How is the lump sum payment calculated for a Fly Fitness franchisee termination due to default?
Fly_Fitness Franchise · 2024 FDDAnswer from 2024 FDD Document
- 18.1.8. in the event this Agreement is terminated due to Franchisee's default, pay Franchisor a lump sum payment (as liquidated damages and not as a penalty) in an amount equal to: (a) the average weekly Royalty Fee and Brand Fund Contribution payable by Franchisee over the twelve (12) month period immediately prior to the date of termination (or such shorter time period if the Franchised Business has been open less than twelve (12) months); (b) multiplied by the lesser of (i) twenty-four (24) months or (ii) the number of months then remaining in the then-current term of this Agreement. Franchisee acknowledges that a precise calculation of the full extent of the damages Franchisor will incur in the event of termination of this Agreement as a result of Franchisee's default is difficult to determine and that this lump sum payment is reasonable in light thereof. The liquidated damages payable by Franchisee pursuant to this Section 18.1.8 shall be in addition to all other amounts payable under this Agreement and shall not affect Franchisor's right to obtain appropriate injunctive relief and remedies pursuant to any other provision of this Agreement; and
Source: Item 22 — CONTRACTS (FDD pages 44–45)
What This Means (2024 FDD)
According to Fly Fitness's 2024 Franchise Disclosure Document, if the Franchise Agreement is terminated due to the franchisee's default, the franchisee must pay Fly Fitness a lump sum payment. This payment serves as liquidated damages and not as a penalty.
The lump sum is calculated by first determining the average weekly Royalty Fee and Brand Fund Contribution payable by the franchisee over the twelve (12) month period immediately before the termination date. If the Fly Fitness business has been open for less than twelve months, the average is calculated over the shorter period. This average weekly amount is then multiplied by the lesser of twenty-four (24) months or the number of months remaining in the current term of the Franchise Agreement.

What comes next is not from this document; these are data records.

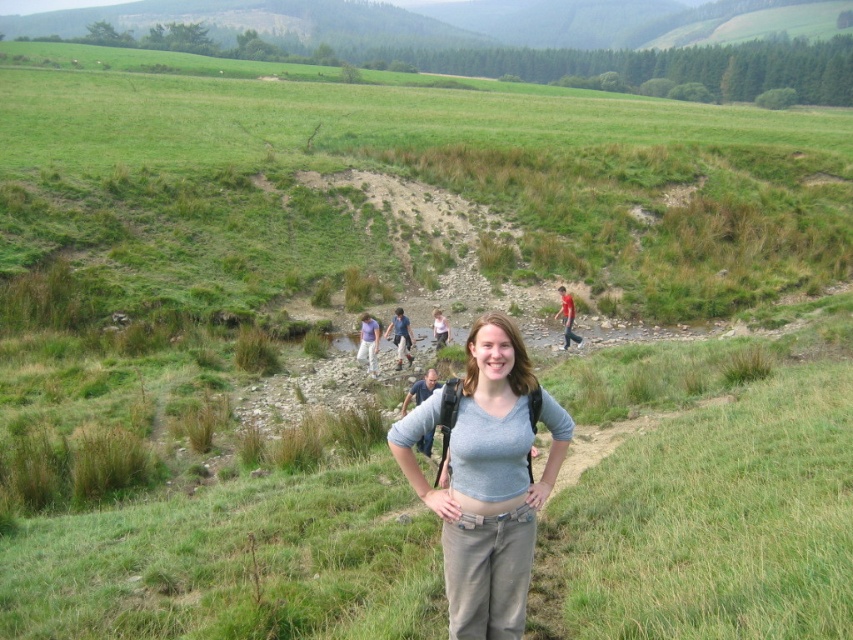 You are a photographer positioned at the center of the image. You notice two people in the midground, one wearing blue denim jeans at center and another in red shirt at center. Which direction should you move to frame both subjects within your camera viewfinder?

You should move to the right because the blue denim jeans at center is to the left of red shirt at center, so shifting your position to the right would help include both subjects in the frame.

You are a hiker who just arrived at the scenic spot. You notice a gray fabric backpack at center and a matte blue shirt at center. Which object is positioned to the right side?

The gray fabric backpack at center is to the right of matte blue shirt at center. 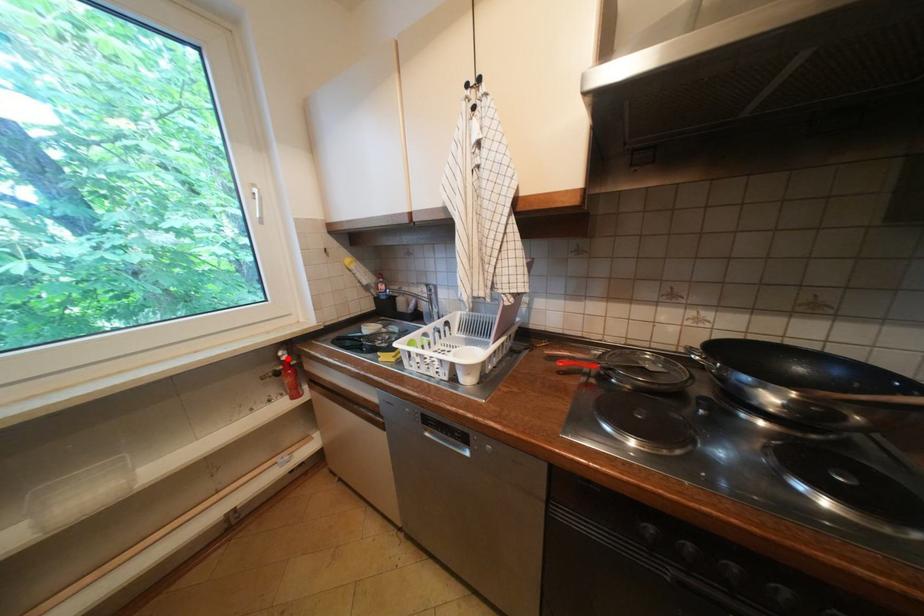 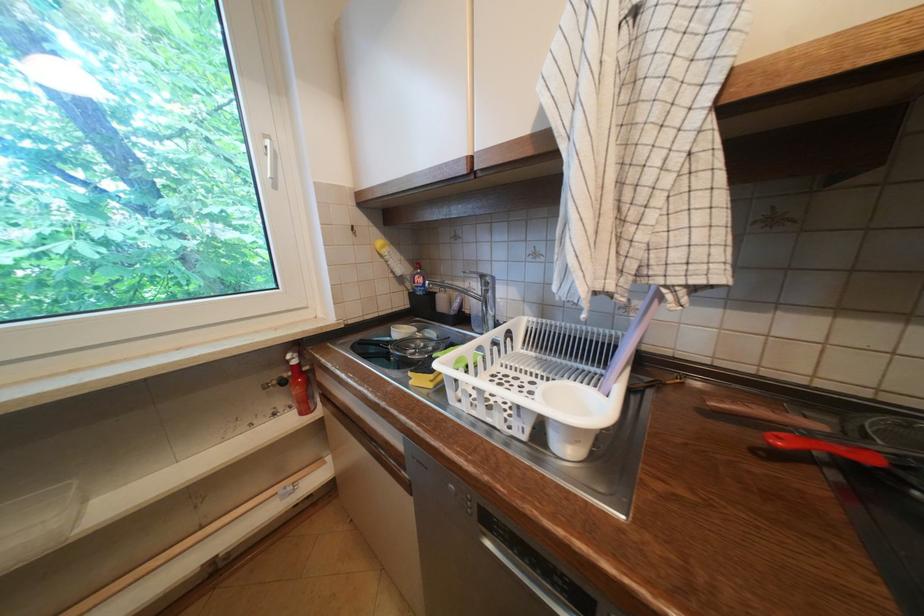 Locate, in the second image, the point that corresponds to the highlighted location in the first image.

(296, 362) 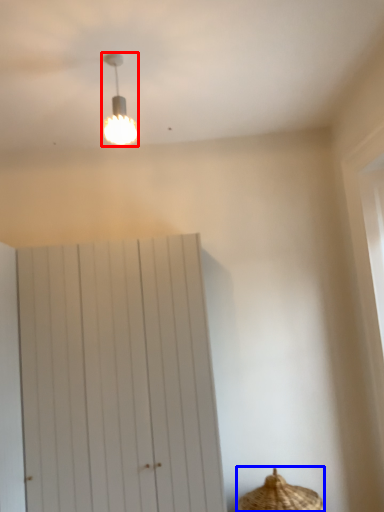 Question: Which object appears closest to the camera in this image, lamp (highlighted by a red box) or basket (highlighted by a blue box)?

Choices:
 (A) lamp
 (B) basket

Answer: (A) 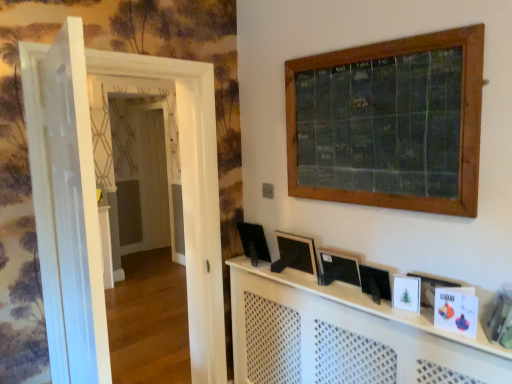 Where is `blank space above white perforated wood at center (from a real-world perspective)`? The image size is (512, 384). blank space above white perforated wood at center (from a real-world perspective) is located at coordinates (345, 290). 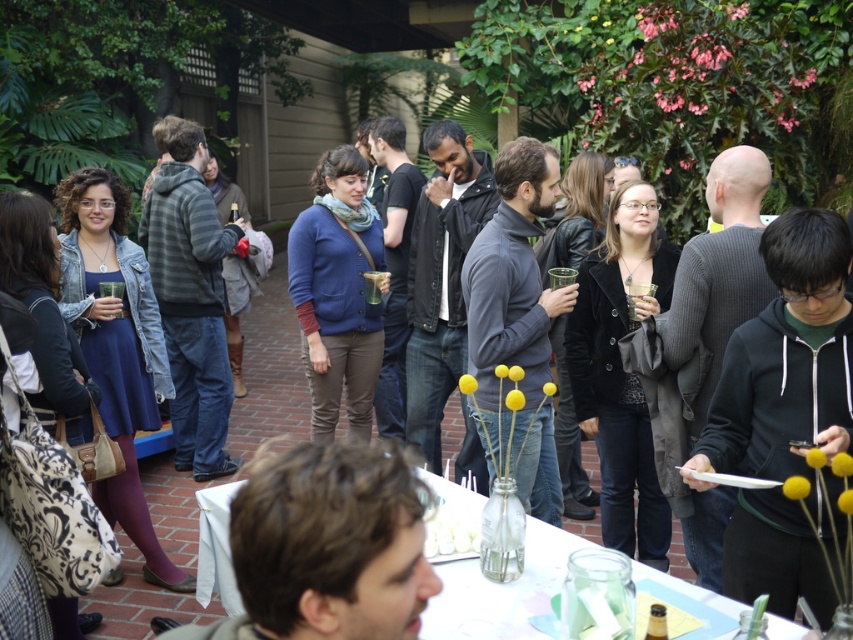 Find the location of a particular element. The width and height of the screenshot is (853, 640). white paper plate at center is located at coordinates (500, 589).

Is white paper plate at center further to the viewer compared to white frosted cake at center?

No, white paper plate at center is closer to the viewer.

The image size is (853, 640). Describe the element at coordinates (500, 589) in the screenshot. I see `white paper plate at center` at that location.

This screenshot has width=853, height=640. Identify the location of white paper plate at center. (500, 589). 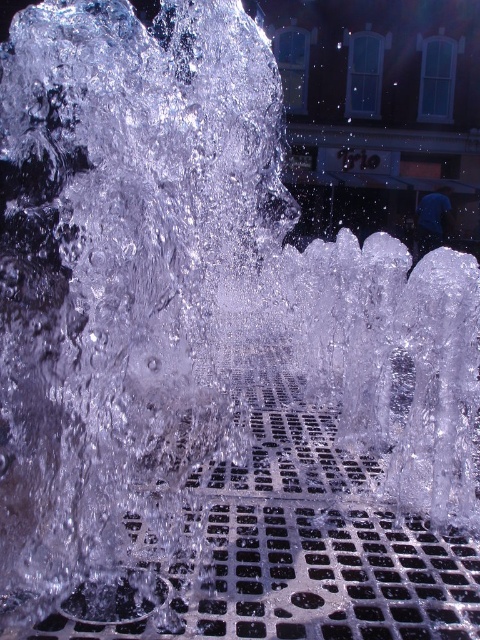 You are standing in front of the fountain and notice two metallic grids. The first one is labeled as the metallic grid at center, and the second is the metallic grid at lower center. Which of these two grids is positioned higher up in the scene?

The metallic grid at center is positioned higher up than the metallic grid at lower center according to the description.

You are standing in front of a fountain and see the metallic grid at center and the metallic grid at lower center. Which one is closer to you?

The metallic grid at center is closer to you because it is in front of the metallic grid at lower center. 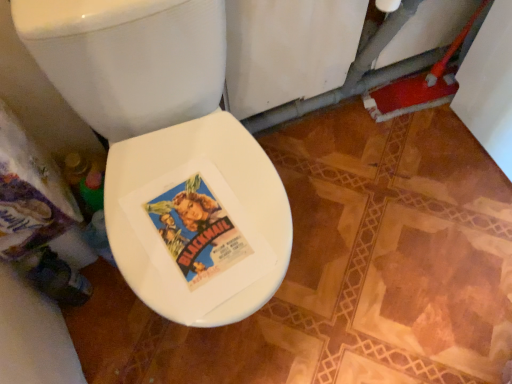 I want to click on vacant point to the right of white glossy toilet seat at center, so pos(355,285). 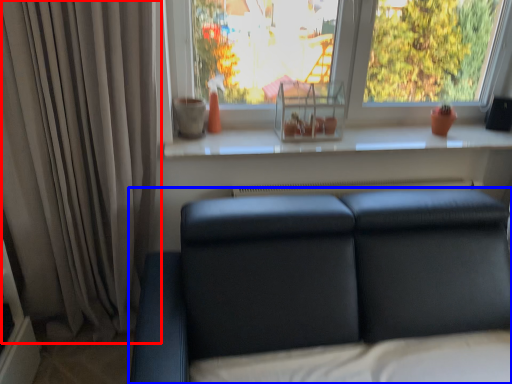 Question: Which object is closer to the camera taking this photo, curtain (highlighted by a red box) or studio couch (highlighted by a blue box)?

Choices:
 (A) curtain
 (B) studio couch

Answer: (B) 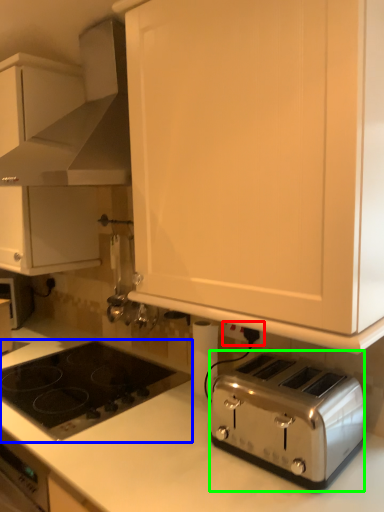 Question: Considering the real-world distances, which object is farthest from electric outlet (highlighted by a red box)? gas stove (highlighted by a blue box) or toaster (highlighted by a green box)?

Choices:
 (A) gas stove
 (B) toaster

Answer: (A) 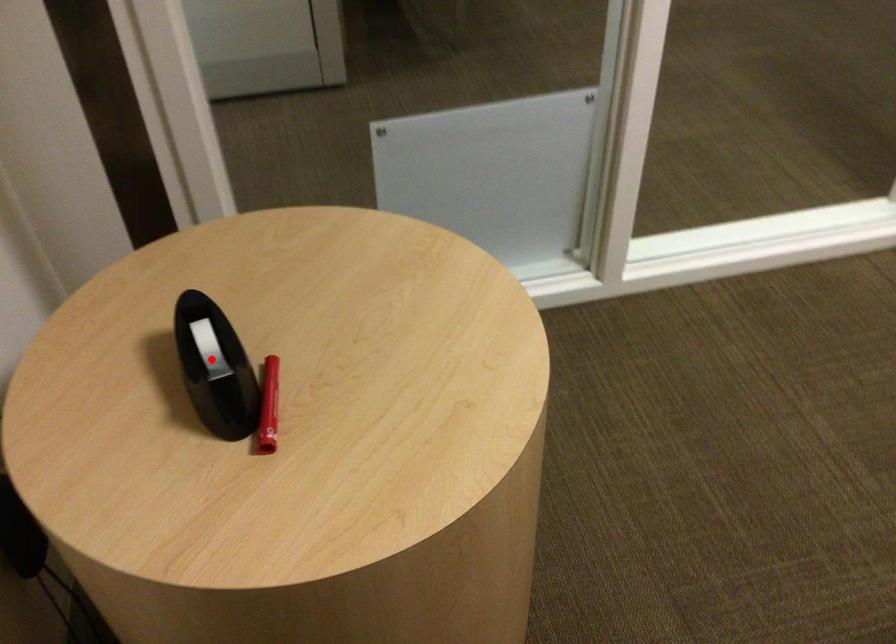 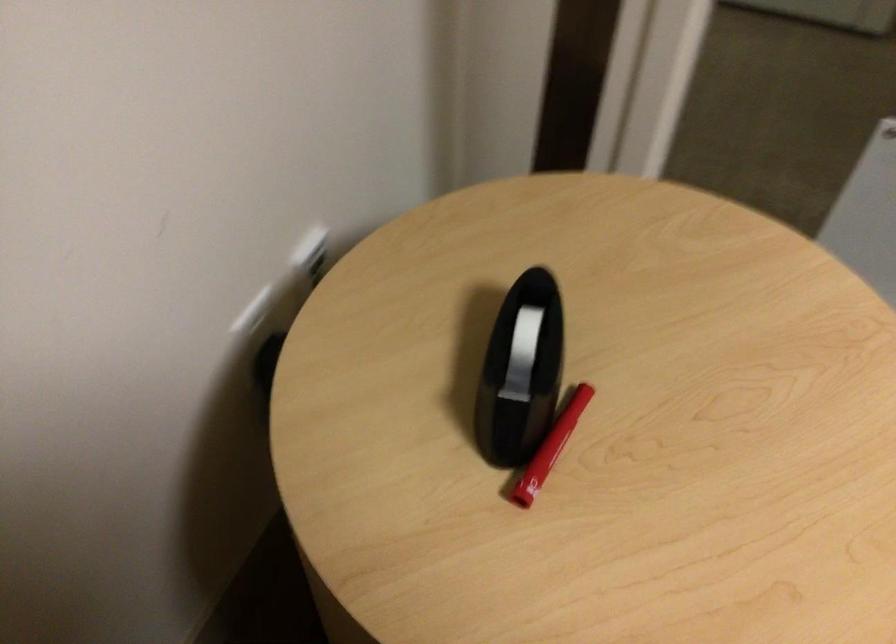 Locate, in the second image, the point that corresponds to the highlighted location in the first image.

(521, 354)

The FDD states that Fly Fitness recognizes that precisely calculating the full extent of damages from a franchisee's default is difficult to determine, and this lump sum payment is considered a reasonable estimate of those damages. This lump sum payment is in addition to any other amounts the franchisee owes under the Franchise Agreement, and it does not affect Fly Fitness's right to seek injunctive relief or other remedies available under the agreement.